(Data listing Opens)

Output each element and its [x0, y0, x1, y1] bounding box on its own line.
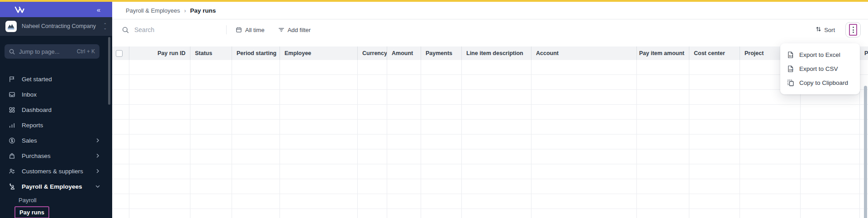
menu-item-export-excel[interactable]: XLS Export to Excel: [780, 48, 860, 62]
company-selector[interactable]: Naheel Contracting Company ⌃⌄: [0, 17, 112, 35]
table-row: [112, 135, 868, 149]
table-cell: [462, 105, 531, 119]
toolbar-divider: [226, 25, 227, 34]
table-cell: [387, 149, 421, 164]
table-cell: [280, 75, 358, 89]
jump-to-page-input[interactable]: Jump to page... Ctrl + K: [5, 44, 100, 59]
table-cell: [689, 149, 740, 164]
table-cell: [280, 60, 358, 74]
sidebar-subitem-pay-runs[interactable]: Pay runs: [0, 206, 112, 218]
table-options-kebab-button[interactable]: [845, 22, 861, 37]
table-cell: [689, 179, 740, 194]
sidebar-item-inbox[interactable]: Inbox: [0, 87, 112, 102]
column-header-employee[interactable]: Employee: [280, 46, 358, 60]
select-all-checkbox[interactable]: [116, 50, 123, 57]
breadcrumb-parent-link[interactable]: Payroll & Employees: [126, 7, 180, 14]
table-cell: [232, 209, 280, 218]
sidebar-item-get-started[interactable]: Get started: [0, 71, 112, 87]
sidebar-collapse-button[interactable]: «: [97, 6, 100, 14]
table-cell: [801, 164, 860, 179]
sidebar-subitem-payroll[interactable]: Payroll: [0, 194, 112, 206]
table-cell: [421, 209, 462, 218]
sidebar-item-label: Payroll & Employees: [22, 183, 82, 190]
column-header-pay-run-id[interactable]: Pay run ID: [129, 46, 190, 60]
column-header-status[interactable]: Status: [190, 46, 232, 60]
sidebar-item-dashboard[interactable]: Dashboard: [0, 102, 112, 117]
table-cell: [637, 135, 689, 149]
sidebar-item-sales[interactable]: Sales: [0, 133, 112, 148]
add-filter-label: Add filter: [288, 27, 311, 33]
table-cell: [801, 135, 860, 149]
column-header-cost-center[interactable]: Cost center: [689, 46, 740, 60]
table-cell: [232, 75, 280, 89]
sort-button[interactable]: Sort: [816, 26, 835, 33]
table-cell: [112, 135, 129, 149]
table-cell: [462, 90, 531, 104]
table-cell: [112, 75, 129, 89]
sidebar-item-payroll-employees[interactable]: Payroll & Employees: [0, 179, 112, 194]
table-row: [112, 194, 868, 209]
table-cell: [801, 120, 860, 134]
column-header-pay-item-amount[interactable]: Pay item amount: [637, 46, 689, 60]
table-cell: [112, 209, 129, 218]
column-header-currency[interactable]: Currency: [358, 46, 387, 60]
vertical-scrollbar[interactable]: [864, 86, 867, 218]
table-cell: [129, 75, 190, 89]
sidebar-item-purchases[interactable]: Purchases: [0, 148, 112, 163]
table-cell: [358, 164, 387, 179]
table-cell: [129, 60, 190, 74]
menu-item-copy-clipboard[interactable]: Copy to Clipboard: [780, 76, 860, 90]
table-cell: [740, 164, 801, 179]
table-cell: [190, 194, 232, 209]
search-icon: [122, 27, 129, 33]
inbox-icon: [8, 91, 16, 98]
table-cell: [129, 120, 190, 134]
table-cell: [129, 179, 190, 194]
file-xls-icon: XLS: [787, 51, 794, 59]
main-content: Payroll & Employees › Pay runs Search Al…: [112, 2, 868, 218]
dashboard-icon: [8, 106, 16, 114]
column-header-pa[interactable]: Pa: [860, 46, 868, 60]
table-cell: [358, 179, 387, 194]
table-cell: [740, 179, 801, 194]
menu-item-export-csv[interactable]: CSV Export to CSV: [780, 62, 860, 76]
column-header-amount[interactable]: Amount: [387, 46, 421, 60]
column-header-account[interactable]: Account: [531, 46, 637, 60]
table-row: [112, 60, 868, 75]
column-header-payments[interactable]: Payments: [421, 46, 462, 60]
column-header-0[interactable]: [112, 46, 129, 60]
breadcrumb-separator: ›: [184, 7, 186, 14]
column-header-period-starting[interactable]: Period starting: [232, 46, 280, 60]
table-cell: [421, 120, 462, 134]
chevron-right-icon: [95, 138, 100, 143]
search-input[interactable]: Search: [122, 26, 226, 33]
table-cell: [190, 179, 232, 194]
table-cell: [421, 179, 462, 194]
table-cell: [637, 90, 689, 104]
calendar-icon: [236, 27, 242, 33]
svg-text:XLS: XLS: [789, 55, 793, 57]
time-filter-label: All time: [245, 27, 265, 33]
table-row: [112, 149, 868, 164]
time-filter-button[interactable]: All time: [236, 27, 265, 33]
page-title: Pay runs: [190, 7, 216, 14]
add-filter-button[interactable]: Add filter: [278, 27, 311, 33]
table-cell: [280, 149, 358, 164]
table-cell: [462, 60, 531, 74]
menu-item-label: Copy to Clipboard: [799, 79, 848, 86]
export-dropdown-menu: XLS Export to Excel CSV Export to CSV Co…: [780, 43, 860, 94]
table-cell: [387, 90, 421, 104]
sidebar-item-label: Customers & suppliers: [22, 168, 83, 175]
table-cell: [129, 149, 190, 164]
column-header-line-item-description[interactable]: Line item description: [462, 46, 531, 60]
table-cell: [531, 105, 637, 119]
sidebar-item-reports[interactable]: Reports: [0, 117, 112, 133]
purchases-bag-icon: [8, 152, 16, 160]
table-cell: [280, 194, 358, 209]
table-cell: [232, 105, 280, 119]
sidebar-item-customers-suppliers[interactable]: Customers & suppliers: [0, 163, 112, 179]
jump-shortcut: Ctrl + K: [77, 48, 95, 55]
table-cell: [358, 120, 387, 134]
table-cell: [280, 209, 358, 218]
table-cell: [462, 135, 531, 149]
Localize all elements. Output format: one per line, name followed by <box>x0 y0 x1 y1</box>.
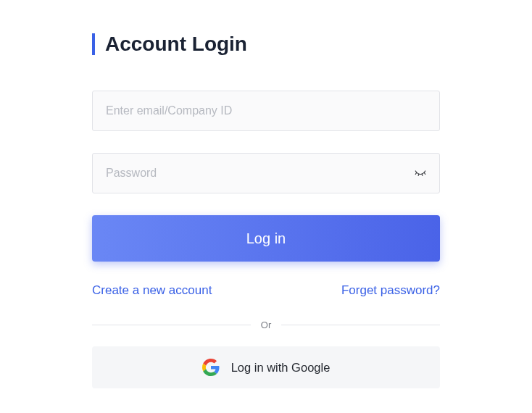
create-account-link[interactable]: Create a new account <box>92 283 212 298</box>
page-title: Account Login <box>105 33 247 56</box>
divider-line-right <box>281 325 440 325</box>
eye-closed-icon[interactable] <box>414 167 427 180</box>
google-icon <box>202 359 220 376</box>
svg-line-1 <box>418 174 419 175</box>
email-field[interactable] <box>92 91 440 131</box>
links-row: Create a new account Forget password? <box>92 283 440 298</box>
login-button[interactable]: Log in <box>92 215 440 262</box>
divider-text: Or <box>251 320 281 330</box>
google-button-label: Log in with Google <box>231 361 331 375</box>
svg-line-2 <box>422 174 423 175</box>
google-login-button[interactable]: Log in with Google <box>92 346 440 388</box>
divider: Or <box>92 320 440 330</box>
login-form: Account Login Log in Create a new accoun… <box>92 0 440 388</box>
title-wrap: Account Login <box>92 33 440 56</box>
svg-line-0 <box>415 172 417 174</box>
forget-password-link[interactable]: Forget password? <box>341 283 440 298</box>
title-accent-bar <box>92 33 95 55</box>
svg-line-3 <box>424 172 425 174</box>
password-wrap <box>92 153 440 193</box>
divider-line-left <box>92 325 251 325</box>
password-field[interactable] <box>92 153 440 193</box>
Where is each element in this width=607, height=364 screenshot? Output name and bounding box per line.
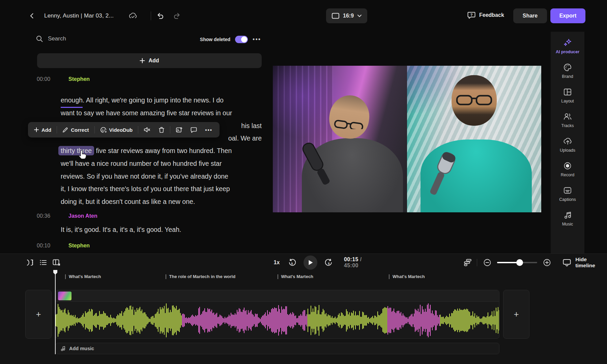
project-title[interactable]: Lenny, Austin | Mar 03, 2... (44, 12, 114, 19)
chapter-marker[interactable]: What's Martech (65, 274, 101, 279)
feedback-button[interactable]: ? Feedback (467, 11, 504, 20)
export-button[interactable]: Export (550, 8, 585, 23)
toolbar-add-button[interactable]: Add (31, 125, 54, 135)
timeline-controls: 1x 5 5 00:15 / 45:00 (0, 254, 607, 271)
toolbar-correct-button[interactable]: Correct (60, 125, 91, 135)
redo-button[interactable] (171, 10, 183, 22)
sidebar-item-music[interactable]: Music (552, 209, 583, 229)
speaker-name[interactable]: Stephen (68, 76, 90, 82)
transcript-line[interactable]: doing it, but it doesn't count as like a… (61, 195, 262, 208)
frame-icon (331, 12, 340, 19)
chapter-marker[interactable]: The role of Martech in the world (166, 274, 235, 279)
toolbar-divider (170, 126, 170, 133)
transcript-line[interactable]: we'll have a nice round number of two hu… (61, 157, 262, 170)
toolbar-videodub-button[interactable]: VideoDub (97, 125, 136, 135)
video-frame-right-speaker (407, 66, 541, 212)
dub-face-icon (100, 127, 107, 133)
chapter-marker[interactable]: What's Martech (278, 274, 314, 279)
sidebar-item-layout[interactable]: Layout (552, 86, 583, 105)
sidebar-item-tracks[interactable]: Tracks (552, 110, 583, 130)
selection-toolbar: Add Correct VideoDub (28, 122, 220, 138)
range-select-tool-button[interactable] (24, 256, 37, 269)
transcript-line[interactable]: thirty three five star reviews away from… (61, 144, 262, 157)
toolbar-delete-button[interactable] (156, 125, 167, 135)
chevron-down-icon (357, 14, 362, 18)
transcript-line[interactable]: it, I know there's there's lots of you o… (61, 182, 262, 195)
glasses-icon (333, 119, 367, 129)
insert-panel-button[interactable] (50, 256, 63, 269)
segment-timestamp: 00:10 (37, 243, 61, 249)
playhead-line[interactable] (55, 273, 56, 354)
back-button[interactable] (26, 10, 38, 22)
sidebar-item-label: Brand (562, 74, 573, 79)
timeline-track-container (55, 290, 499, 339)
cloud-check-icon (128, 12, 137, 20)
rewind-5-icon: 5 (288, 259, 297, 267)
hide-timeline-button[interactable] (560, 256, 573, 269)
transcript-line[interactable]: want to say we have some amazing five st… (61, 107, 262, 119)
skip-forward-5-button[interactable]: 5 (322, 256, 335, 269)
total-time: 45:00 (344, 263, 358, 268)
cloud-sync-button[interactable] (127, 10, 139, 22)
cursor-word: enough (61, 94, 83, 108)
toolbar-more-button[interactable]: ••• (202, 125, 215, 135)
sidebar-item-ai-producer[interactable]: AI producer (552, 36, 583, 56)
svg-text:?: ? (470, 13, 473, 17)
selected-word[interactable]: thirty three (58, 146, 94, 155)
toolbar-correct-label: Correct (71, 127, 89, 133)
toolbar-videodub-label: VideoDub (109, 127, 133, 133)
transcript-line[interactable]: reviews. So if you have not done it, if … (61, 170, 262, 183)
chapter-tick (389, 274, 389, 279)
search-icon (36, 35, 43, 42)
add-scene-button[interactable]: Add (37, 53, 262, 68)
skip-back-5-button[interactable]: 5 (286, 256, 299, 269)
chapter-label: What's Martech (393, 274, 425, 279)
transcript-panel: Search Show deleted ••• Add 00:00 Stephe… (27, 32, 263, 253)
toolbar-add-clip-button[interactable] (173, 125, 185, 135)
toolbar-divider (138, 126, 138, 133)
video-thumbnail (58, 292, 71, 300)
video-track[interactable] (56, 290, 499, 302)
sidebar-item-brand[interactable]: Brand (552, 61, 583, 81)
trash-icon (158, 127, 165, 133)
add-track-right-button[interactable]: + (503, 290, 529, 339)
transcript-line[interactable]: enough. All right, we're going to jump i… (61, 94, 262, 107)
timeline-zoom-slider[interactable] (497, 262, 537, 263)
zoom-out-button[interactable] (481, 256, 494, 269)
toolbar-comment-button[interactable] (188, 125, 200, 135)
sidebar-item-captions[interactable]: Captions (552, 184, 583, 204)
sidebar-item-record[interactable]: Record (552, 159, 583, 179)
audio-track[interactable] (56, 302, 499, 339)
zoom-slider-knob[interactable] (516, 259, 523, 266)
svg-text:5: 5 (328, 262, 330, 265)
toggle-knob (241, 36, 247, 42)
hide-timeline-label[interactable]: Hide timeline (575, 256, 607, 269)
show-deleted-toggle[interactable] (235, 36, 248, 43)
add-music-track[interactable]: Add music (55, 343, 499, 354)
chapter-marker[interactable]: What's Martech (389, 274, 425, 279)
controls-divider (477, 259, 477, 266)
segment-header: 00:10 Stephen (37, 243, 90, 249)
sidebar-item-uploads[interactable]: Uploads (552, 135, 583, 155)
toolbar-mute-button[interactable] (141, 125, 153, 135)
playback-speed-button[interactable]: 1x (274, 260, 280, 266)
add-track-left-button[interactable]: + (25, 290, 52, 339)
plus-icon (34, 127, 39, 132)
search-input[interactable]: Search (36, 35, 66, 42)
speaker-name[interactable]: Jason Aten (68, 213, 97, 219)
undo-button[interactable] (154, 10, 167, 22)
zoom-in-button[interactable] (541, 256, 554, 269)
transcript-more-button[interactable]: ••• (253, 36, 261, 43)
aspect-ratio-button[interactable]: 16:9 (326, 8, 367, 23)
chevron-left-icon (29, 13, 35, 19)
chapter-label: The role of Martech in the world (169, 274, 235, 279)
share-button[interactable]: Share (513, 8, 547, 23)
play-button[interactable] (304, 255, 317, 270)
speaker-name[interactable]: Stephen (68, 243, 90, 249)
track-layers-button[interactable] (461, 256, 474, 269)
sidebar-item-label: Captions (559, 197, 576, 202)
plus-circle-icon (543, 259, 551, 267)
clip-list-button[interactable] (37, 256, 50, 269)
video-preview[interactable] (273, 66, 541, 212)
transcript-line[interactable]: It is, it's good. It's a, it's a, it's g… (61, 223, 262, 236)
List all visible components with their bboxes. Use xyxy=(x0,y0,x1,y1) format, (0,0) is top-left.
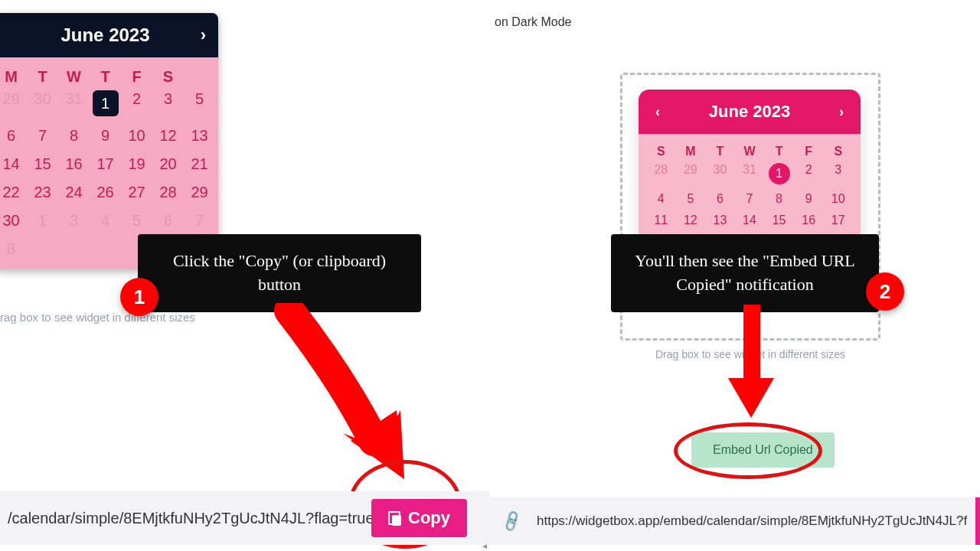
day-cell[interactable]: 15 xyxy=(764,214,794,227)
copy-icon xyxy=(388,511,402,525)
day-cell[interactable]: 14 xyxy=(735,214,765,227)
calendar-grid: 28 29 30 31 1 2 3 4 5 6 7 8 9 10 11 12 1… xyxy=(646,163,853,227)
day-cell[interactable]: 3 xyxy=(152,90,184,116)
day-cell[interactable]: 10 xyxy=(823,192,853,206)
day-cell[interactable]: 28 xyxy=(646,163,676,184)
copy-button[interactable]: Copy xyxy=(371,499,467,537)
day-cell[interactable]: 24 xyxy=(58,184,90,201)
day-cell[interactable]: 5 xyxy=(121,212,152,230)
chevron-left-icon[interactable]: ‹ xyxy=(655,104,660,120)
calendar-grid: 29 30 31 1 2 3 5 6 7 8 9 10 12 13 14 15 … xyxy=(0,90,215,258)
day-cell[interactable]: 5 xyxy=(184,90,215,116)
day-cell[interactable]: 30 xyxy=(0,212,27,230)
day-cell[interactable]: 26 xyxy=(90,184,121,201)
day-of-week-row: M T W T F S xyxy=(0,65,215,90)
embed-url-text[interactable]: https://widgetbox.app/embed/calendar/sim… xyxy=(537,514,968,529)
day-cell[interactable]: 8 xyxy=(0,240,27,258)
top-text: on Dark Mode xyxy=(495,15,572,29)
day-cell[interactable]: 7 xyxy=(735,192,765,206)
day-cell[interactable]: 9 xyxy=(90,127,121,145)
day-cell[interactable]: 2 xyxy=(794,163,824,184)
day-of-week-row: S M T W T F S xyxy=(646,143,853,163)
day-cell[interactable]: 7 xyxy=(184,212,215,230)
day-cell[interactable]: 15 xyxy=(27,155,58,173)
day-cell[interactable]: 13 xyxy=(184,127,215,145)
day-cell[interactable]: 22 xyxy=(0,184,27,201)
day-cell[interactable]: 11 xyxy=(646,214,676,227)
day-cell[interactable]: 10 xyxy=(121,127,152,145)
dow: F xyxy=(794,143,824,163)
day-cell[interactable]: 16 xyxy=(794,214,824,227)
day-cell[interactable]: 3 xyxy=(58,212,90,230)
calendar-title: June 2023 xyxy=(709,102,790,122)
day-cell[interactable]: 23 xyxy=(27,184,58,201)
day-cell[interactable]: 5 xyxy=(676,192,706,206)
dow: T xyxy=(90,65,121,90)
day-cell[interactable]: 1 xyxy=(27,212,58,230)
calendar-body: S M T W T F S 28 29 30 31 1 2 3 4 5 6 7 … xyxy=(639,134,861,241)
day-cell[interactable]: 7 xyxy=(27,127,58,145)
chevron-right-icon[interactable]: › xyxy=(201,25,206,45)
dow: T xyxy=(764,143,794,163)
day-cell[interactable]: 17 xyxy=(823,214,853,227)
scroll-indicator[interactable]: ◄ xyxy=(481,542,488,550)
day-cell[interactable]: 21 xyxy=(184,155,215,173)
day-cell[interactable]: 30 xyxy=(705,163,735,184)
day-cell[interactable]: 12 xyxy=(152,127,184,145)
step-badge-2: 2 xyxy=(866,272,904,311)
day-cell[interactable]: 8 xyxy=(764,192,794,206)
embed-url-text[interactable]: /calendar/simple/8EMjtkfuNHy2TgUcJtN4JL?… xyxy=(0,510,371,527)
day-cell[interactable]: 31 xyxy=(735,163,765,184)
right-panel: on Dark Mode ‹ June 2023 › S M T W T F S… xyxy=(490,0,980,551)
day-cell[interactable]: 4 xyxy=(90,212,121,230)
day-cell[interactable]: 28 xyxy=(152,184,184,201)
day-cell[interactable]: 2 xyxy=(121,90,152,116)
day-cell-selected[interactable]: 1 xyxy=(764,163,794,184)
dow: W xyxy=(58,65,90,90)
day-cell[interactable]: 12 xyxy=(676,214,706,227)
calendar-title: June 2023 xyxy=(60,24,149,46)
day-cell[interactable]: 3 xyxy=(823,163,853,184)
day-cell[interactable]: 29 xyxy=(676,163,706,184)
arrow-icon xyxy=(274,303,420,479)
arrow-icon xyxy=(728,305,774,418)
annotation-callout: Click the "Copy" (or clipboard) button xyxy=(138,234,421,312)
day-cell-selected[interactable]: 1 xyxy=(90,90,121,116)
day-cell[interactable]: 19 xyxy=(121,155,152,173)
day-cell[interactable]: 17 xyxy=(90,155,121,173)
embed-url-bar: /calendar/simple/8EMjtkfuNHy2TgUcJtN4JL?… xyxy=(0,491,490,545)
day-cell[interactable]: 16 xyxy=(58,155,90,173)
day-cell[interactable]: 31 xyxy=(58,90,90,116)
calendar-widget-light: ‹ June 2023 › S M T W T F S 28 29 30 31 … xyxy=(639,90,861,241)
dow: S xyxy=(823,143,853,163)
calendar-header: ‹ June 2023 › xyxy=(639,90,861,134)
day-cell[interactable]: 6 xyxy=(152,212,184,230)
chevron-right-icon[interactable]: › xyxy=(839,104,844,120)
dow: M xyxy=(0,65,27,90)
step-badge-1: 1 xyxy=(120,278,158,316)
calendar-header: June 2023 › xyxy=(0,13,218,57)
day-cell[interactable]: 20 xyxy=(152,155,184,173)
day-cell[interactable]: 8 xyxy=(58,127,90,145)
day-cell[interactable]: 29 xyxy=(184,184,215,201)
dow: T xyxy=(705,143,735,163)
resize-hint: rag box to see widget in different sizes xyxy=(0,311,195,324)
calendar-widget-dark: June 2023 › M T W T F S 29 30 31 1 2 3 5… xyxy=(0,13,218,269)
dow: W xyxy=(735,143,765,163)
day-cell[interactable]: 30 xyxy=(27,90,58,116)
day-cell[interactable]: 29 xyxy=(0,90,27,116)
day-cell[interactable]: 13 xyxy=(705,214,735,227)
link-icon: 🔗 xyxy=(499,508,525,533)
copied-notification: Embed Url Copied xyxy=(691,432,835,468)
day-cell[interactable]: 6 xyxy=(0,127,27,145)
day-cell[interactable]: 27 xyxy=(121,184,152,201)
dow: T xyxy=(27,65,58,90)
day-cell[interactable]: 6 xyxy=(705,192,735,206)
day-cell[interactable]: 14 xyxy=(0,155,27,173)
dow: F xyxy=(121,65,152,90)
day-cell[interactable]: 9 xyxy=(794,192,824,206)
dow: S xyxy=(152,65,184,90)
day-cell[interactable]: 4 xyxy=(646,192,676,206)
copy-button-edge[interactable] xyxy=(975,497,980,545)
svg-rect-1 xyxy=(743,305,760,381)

(Data listing Closes)

Only a number is expected in reply: how many lines of the entries hold the word "purchases"?

Task response = 2